1. Field of the Invention
The present invention relates to a method for making the execution of a computer program secure and a secure electronic entity for implementing a method of that kind.
The invention may be used in particular to make a smart card secure.
2. Description of Related Art
References hereinafter to “making a computer program secure” mean:                detecting malicious attacks seeking to modify the normal behavior of a computer program, and also        any processing aimed at making the execution of a computer program reliable, in particular a program executed in an environment subject to very high levels of interference, such as a satellite, or a computer program requiring very high reliability, for example a program controlling a cardiac implant.        
Moreover, the expression “computer program” refers to any program, regardless of the computer language and the storage means employed. By way of nonlimiting example, the computer program may be written in machine language, assembler language, C, C++, Java or VHDL. The program may be stored in permanent memory, for example ROM, EEPROM or hard disk, or in volatile memory, for example RAM. The program may equally be implemented in the form of an integrated circuit, for example a field-programmable gate array (FPGA) or an application-specific integrated circuit (ASIC).
The present invention detects an attack intended to modify the execution of a computer program on a secure electronic entity, for example a smart card, a secure PCMIA card (for example an IBM 4758 card), a USB key or a passport integrating a contactless microchip in one of its pages. It also triggers countermeasures to such attacks.
In particular, the present invention detects attacks that interfere with the operation of an electronic entity, for example so-called fault attacks.

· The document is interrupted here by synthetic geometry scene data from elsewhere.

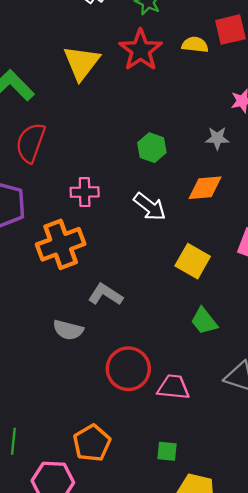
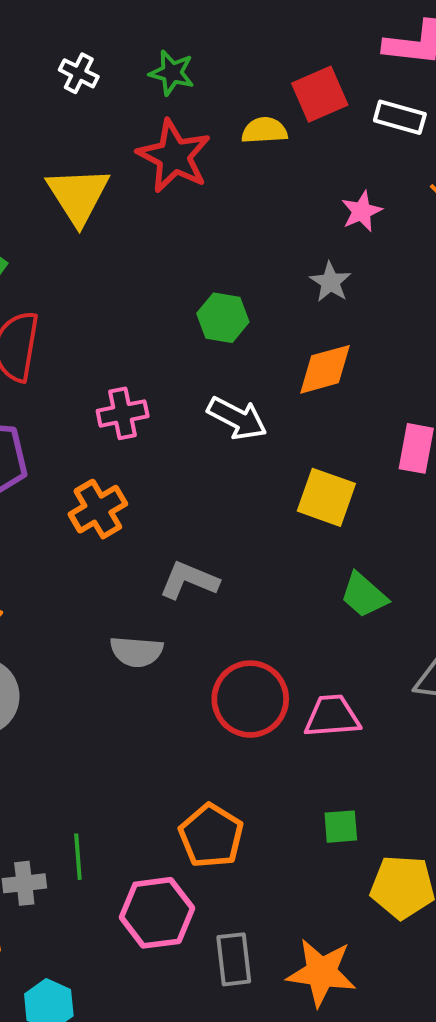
gray star: (217, 138) -> (330, 282), turned -30
orange cross: (61, 244) -> (98, 509), size x0.7

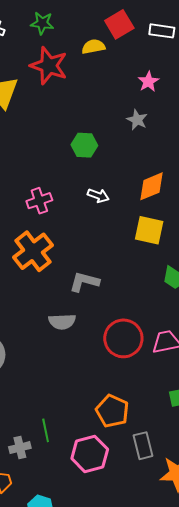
orange diamond: (325, 369) -> (151, 186), moved
white arrow: (237, 418) -> (98, 196), size x0.7
orange cross: (98, 509) -> (33, 251), size x1.4
gray rectangle: (234, 959) -> (143, 446), moved

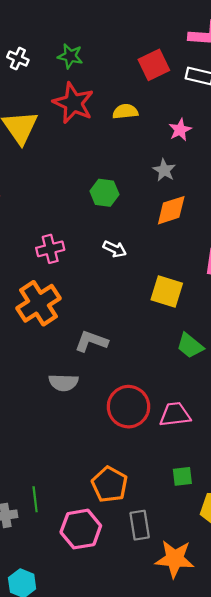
yellow semicircle: (93, 47) -> (125, 112), moved
orange diamond: (151, 186) -> (171, 210), moved

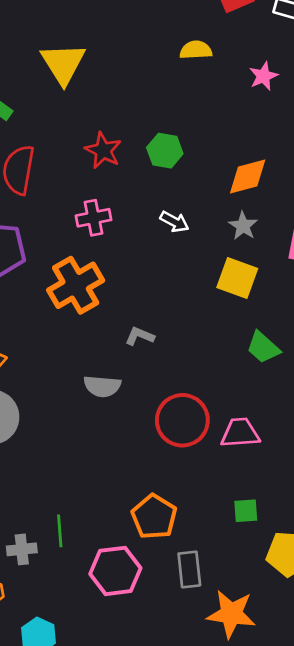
red star: (73, 103) -> (103, 150), moved, size x0.7
gray star: (164, 170) -> (243, 226), moved
gray L-shape: (91, 341) -> (140, 336), size x0.7

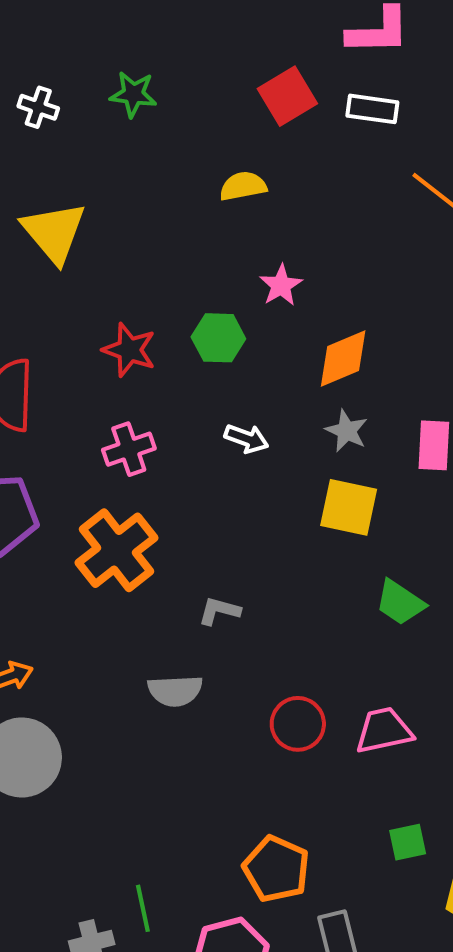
pink star: (263, 76) -> (281, 285), moved
red circle: (182, 420) -> (298, 724), size x0.7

Such attacks seek illegitimately to modify the content or the reading of the content of a register, a memory or a bus, or to oblige a processor not to execute certain instructions of a computer program, or to execute them badly. The attacked computer program may then be executed in a very different way to that in which it was designed to be executed.
Attacks of this kind that are already known in the art include:                generating a voltage spike at one of the power supply terminals of the processor;        suddenly increasing its temperature;        rapidly changing its clock frequency or supply voltage;        applying a flash of light, a laser beam or an electromagnetic field to a portion of the silicon constituting it.        
In the present state of the art, the person skilled in the art knows various ways to make a computer program secure, and in particular to combat attacks by generating faults in a smart card.
A first method consists in installing sensors in the smart card components to detect these attacks.
This kind of method is of restricted efficacy, however, since it is in practice impossible to place sensors over the whole of the surface of the component. Moreover, the sensors being also made of silicon, it is possible also to interfere with them or to modify the information that they transmit.
A second prior art method used to make most smart card operating systems secure is based on the use of “semaphores”, and includes:                a step of modifying the content of a memory area during the execution of a set of critical instructions; and        a verification step which, by reading the content of the memory area cited above, verifies that the modification step cited above has been carried out.        
If the memory area has not been modified, that means that the modification step has not been carried out and consequently that the critical instructions cited above have not been executed correctly.
It will be noted that in the present document the term “semaphore” refers to a concept differing from the process of the same name used in the field of programming concurrent processes.
The second method, which is implemented by software, does not have the drawbacks of the first method cited above.
Nevertheless, semaphores are conventionally implemented by variables residing in working memory (RAM) and their manipulation (positioning, reading) is relatively slow and costly in terms of memory space. This constraint represents a particularly severe penalty if the program is executed on systems having limited resources (memory, computation power, etc.), such as smart cards. The present invention is aimed at a software method that does not have the above drawbacks.